American-bred Thoroughbred racehorse

Honor Glide (foaled 1994 in Florida) is an American Thoroughbred racehorse. He won a number of important races between 1997 and 2001 and was particularly effective on turf courses.

==Background==
Sired by Honor Grades, whose grandsire was Northern Dancer and whose damsire was Secretariat, Honor Glide was bred by Bonnie Heath Farm. He was purchased for $31,000 at the 1995 Fasig-Tipton July yearling sale by Robert G. Schaedle III on the advice of 1968 Summer Olympics Equestrian Gold Medalist and Canadian Horse Racing Hall of Fame trainer, Jim Day.

==Racing career==
Trained by Jim Day, the two-time Grade 1 winner became best known for sweeping the 1997 Mid-America Triple, a series of three important Graded stakes races on turf at Arlington Park in Chicago consisting of the Secretariat Stakes, American Derby, and in course-record-equaling time, the Arlington Classic.

Bonnie Heath Farm re-acquired a half-share in Honor Glide and under new trainer Christophe Clement won the 1999 Grade 1 Sword Dancer Invitational Handicap at Saratoga Race Course His last significant win came in the 2001 Niagara Breeders' Cup Handicap at Woodbine Racetrack in Toronto.
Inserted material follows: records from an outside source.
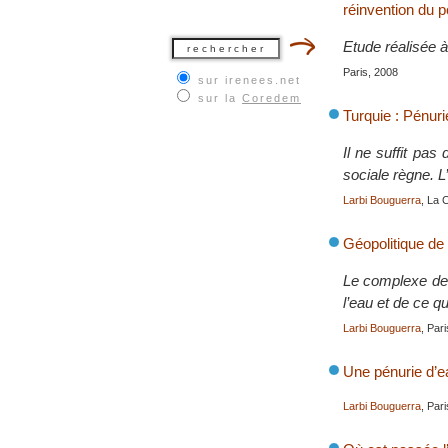
réinvention du po
Etude réalisée 
Paris, 2008
sur irenees.net
sur la
Coredem
Turquie : Pénur
Il ne suffit pas
sociale règne. L’
Larbi Bouguerra
, La 
Géopolitique de l
Le complexe de b
l’eau et de ce qu
Larbi Bouguerra
, Par
Une pénurie d’e
Larbi Bouguerra
, Par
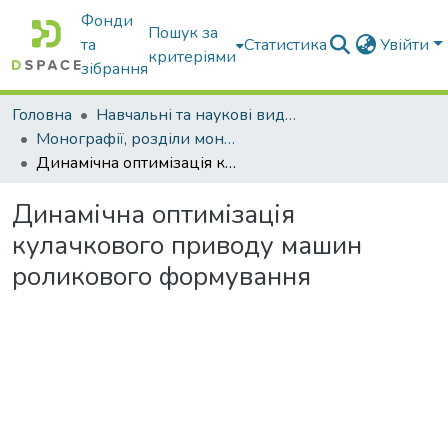
Фонди
Пошук за
та
Статистика
Увійти
критеріями
зібрання
Головна
Навчальні та наукові видання
Монографії, розділи монографій, доповіді
Динамічна оптимізація кулачкового приводу машин роликового формування
Динамічна оптимізація
кулачкового приводу машин
роликового формування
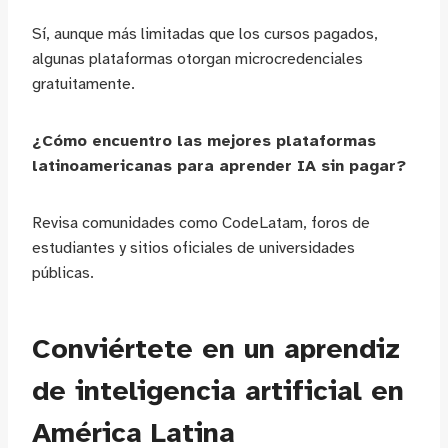
Sí, aunque más limitadas que los cursos pagados,
algunas plataformas otorgan microcredenciales
gratuitamente.
¿Cómo encuentro las mejores plataformas
latinoamericanas para aprender IA sin pagar?
Revisa comunidades como CodeLatam, foros de
estudiantes y sitios oficiales de universidades
públicas.
Conviértete en un aprendiz
de inteligencia artificial en
América Latina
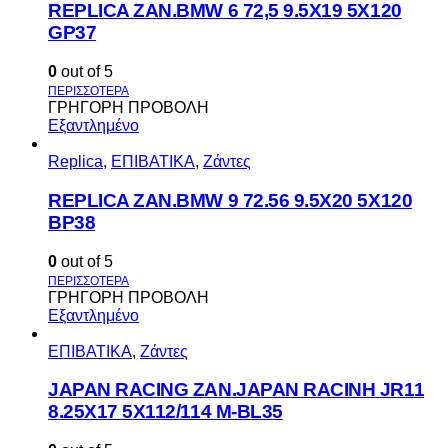
REPLICA ZAN.BMW 6 72,5 9.5X19 5X120
GP37
0
out of 5
ΓΡΗΓΟΡΗ ΠΡΟΒΟΛΗ
Εξαντλημένο
Replica
,
ΕΠΙΒΑΤΙΚΑ
,
Ζάντες
REPLICA ZAN.BMW 9 72.56 9.5X20 5X120
BP38
0
out of 5
ΓΡΗΓΟΡΗ ΠΡΟΒΟΛΗ
Εξαντλημένο
ΕΠΙΒΑΤΙΚΑ
,
Ζάντες
JAPAN RACING ZAN.JAPAN RACINH JR11
8.25X17 5X112/114 M-BL35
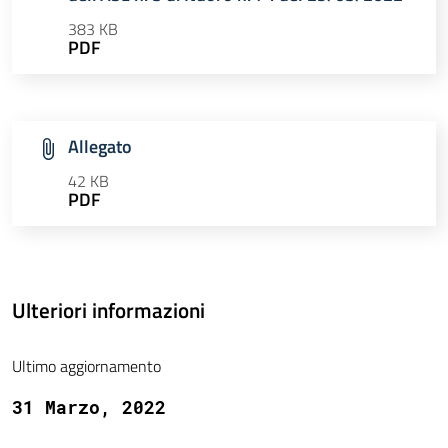
383 KB
PDF
Allegato
42 KB
PDF
Ulteriori informazioni
Ultimo aggiornamento
31 Marzo, 2022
Honor Glade competed from age three through eight.

==Stud record==
Retired from racing in March 2002, Honor Glide stood at stud at CloverLeaf Farms II in Reddick, Florida, in 2003 and 2004 before being moved for the 2005 season to Bridlewood Farm in Ocala, Florida. He stood at Fanlew Farms in Sarepta, Louisiana, from 2010 onto his death in 2012.

Honor Glide died April 4, 2012, of an apparent heart attack at the age of 18.